As a mother and grandmother, up until commencing learning with the Centre for Creative Photography, Pamela focused mainly on Travel Photography when the rare opportunities arose and Portraiture, using children, grandchildren and other family members and pets as subject matter.
Today, Pamela has broadened her horizons and enjoys photographing anywhere/anytime the opportunity presents itself. She particularly enjoys the idea of being able to create photographically by using sources other than the camera - a walk with the dog can be an opportunity to gather material to place on the scanner bed. At the same time, she is particularly happy with a film or digital camera around her neck - sometimes just waiting, sometimes with a particular purpose in mind.
I particularly enjoy the idea that ‘A picture paints a thousand words’. With a background in English Literature and Drama, it sometimes seems strange to find myself, in later life, using the Visual Arts as the medium in which I express my creativity.

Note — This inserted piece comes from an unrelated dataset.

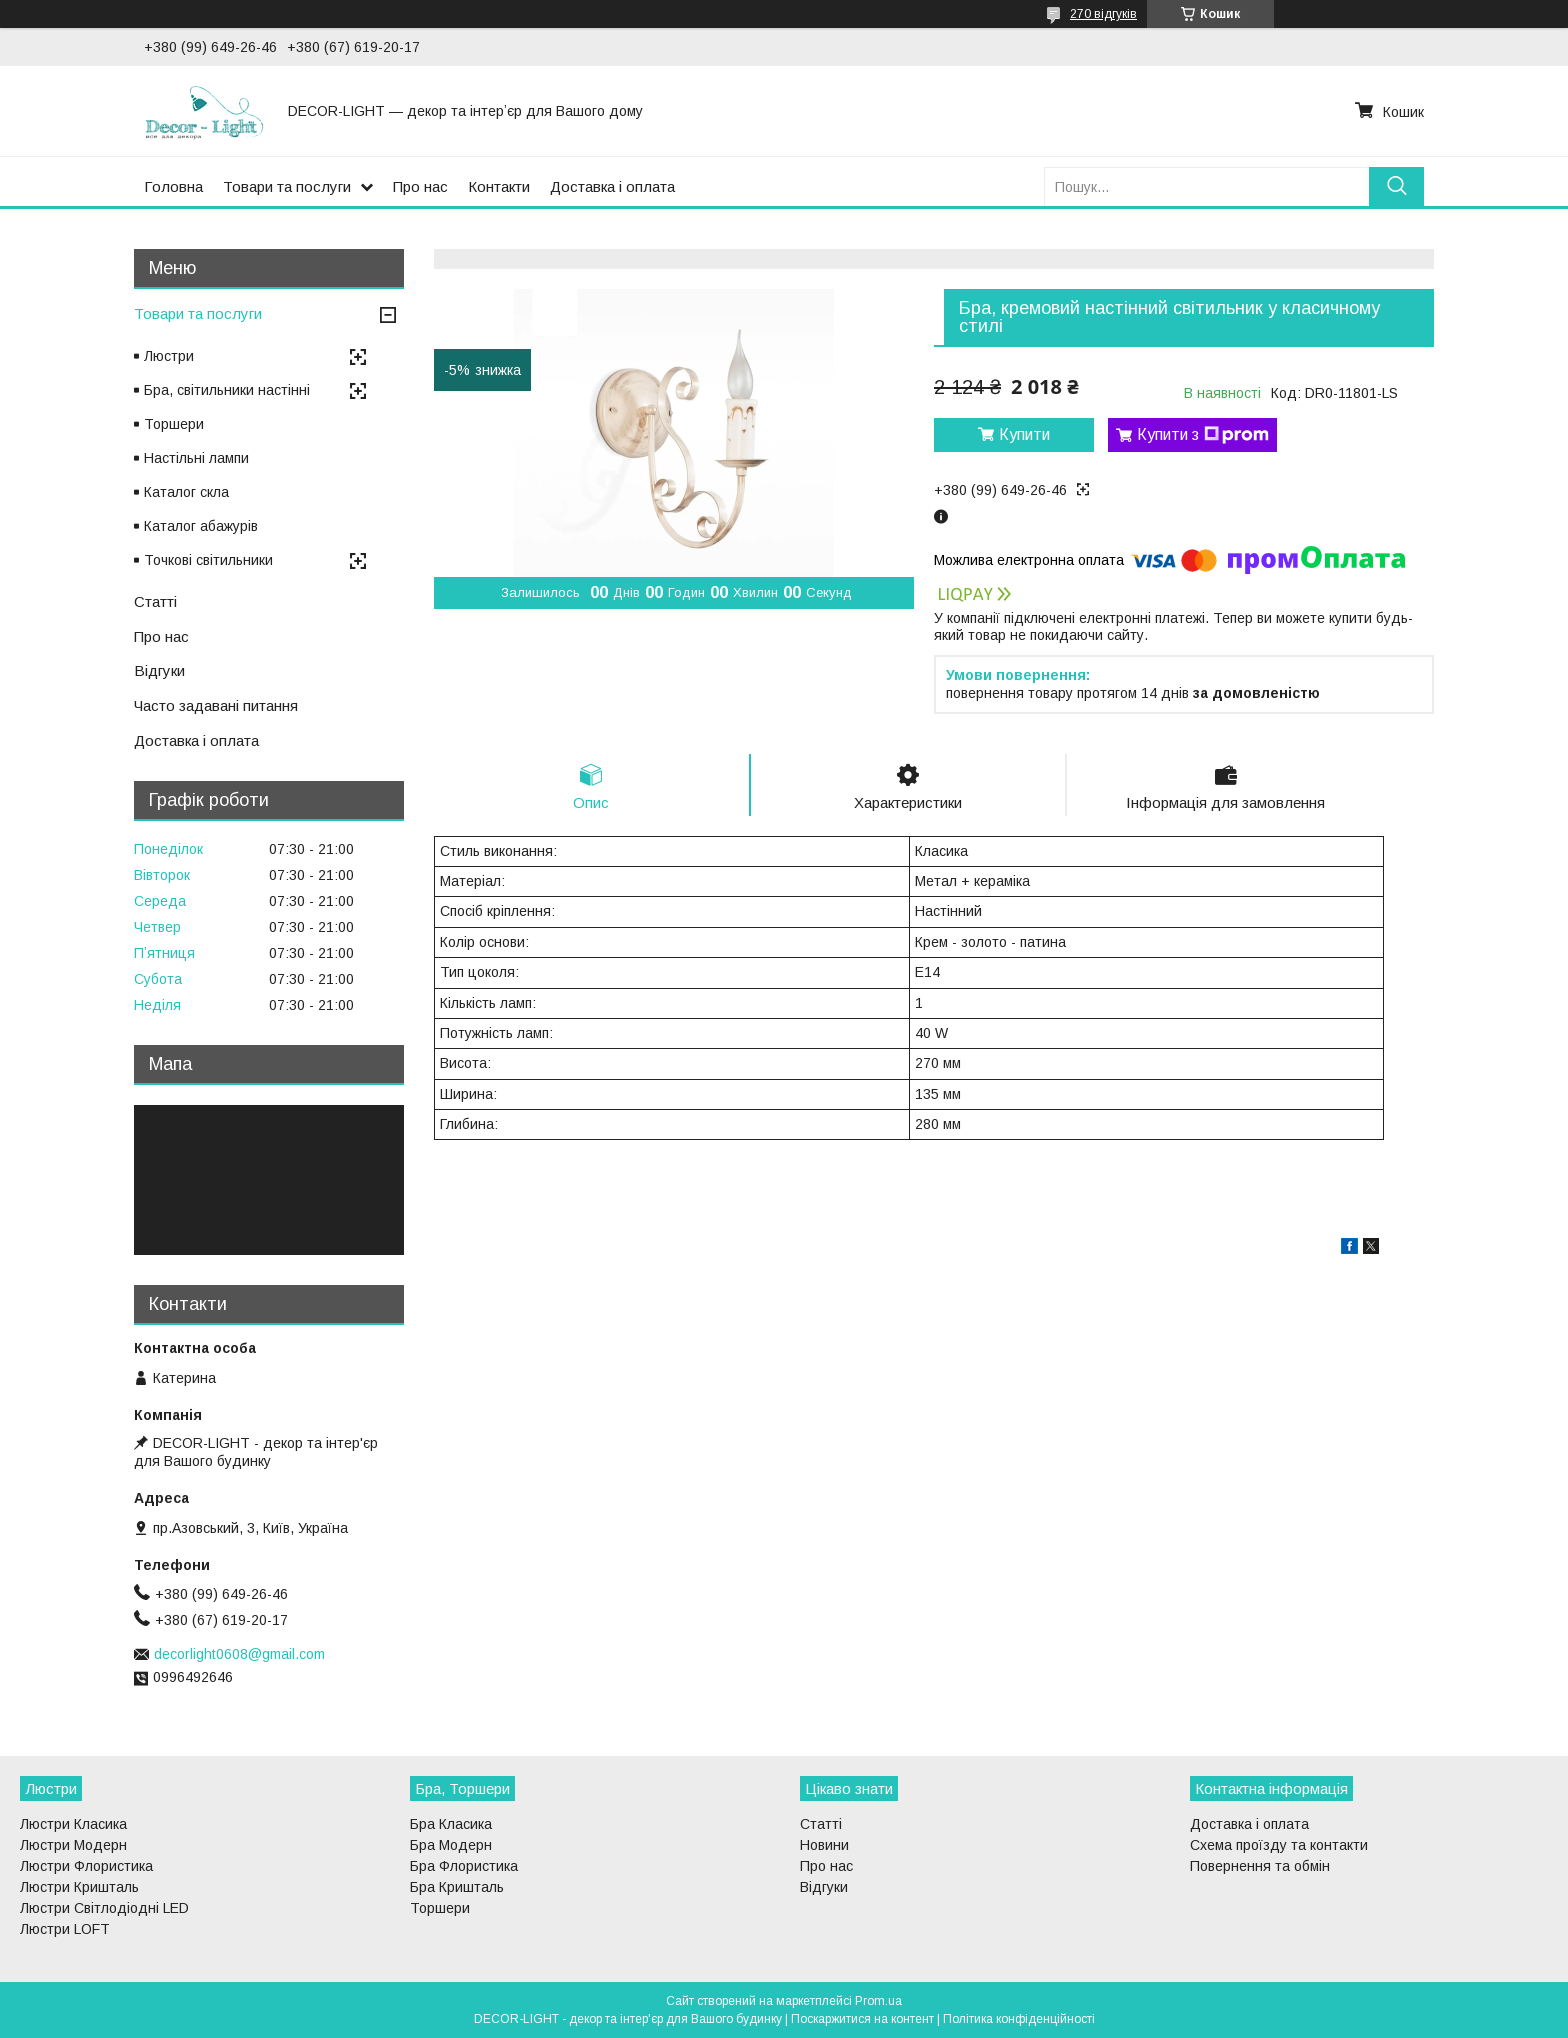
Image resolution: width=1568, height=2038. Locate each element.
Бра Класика (451, 1824)
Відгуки (159, 670)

A keen interest in the darkroom and film photography from childhood drew me to explore alternative photographic processes such as photograms, cyanotypes and lumen printing and never seriously had considered digital technology to make artwork. My fear and hesitation about digital processes was soon pushed aside when I discovered scanograms. I was then ready to begin my exploration of what could be done with the analogue uniqueness of photograms, lumens and cyanotypes as digital conversions. Digital processes have made it possible not only to duplicate but to also enhance the original images that were either created and processed totally in the darkroom (photograms); created in the darkroom, exposed for a period of time in the sunlight and finished in the darkroom (lumens) and cyanotypes which do not require a darkroom but can be created in a darkened room, exposed in the sunlight and then either simply washed in water or further processed if required.
The creation of photograms in the darkroom pioneered the way for a similar process using a scanner in much the same way that an enlarger is used in the darkroom, the scanner bed being the equivalent of the enlarger in the darkroom. Having discovered this creative opportunity I now find myself unable to take the dog for his morning walk without coming home with a handful of feathers or fresh flowers to arrange on the flat bed and play.